PROMPT: Because the lines must stay identical, write out the data without changing anything.

Extracted page text data:
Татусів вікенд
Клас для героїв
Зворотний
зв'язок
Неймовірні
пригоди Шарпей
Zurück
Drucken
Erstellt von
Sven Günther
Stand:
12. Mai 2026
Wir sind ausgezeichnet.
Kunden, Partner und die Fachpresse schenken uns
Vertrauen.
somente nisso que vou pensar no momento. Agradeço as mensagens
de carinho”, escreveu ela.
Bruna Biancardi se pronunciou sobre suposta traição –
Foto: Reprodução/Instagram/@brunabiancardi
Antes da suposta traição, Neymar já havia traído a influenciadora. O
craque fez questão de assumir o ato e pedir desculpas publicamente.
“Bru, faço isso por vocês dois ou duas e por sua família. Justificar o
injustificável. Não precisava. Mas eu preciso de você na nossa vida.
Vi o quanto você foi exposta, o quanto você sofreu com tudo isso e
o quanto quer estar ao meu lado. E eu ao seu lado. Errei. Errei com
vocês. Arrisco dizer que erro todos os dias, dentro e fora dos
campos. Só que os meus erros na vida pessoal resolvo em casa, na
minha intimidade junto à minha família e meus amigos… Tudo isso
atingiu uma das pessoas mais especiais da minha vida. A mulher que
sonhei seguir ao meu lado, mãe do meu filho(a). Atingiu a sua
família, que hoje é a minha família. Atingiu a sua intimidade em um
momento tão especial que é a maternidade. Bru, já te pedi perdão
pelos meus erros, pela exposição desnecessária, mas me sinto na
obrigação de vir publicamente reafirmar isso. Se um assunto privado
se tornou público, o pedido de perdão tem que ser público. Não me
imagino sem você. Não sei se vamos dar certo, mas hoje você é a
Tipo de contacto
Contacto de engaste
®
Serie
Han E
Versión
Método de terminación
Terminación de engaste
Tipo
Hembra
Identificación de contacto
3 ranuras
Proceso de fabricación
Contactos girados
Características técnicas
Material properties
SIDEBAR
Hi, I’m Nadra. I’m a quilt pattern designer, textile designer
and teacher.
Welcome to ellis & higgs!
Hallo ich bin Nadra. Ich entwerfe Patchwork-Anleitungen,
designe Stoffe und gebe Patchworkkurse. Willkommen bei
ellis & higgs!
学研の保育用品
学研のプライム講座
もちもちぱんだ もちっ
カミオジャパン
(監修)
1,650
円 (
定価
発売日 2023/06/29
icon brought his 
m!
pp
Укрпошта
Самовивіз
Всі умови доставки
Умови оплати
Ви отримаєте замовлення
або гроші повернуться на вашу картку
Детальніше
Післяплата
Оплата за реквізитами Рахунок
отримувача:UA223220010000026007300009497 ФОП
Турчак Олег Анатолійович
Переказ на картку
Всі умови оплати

EXERCISE ANSWER:
Татусів вікенд
Клас для героїв
Зворотний
зв'язок
Неймовірні
пригоди Шарпей
Zurück
Drucken
Erstellt von
Sven Günther
Stand:
12. Mai 2026
Wir sind ausgezeichnet.
Kunden, Partner und die Fachpresse schenken uns
Vertrauen.
somente nisso que vou pensar no momento. Agradeço as mensagens
de carinho”, escreveu ela.
Bruna Biancardi se pronunciou sobre suposta traição –
Foto: Reprodução/Instagram/@brunabiancardi
Antes da suposta traição, Neymar já havia traído a influenciadora. O
craque fez questão de assumir o ato e pedir desculpas publicamente.
“Bru, faço isso por vocês dois ou duas e por sua família. Justificar o
injustificável. Não precisava. Mas eu preciso de você na nossa vida.
Vi o quanto você foi exposta, o quanto você sofreu com tudo isso e
o quanto quer estar ao meu lado. E eu ao seu lado. Errei. Errei com
vocês. Arrisco dizer que erro todos os dias, dentro e fora dos
campos. Só que os meus erros na vida pessoal resolvo em casa, na
minha intimidade junto à minha família e meus amigos… Tudo isso
atingiu uma das pessoas mais especiais da minha vida. A mulher que
sonhei seguir ao meu lado, mãe do meu filho(a). Atingiu a sua
família, que hoje é a minha família. Atingiu a sua intimidade em um
momento tão especial que é a maternidade. Bru, já te pedi perdão
pelos meus erros, pela exposição desnecessária, mas me sinto na
obrigação de vir publicamente reafirmar isso. Se um assunto privado
se tornou público, o pedido de perdão tem que ser público. Não me
imagino sem você. Não sei se vamos dar certo, mas hoje você é a
Tipo de contacto
Contacto de engaste
®
Serie
Han E
Versión
Método de terminación
Terminación de engaste
Tipo
Hembra
Identificación de contacto
3 ranuras
Proceso de fabricación
Contactos girados
Características técnicas
Material properties
SIDEBAR
Hi, I’m Nadra. I’m a quilt pattern designer, textile designer
and teacher.
Welcome to ellis & higgs!
Hallo ich bin Nadra. Ich entwerfe Patchwork-Anleitungen,
designe Stoffe und gebe Patchworkkurse. Willkommen bei
ellis & higgs!
学研の保育用品
学研のプライム講座
もちもちぱんだ もちっ
カミオジャパン
(監修)
1,650
円 (
定価
発売日 2023/06/29
icon brought his 
m!
pp
Укрпошта
Самовивіз
Всі умови доставки
Умови оплати
Ви отримаєте замовлення
або гроші повернуться на вашу картку
Детальніше
Післяплата
Оплата за реквізитами Рахунок
отримувача:UA223220010000026007300009497 ФОП
Турчак Олег Анатолійович
Переказ на картку
Всі умови оплати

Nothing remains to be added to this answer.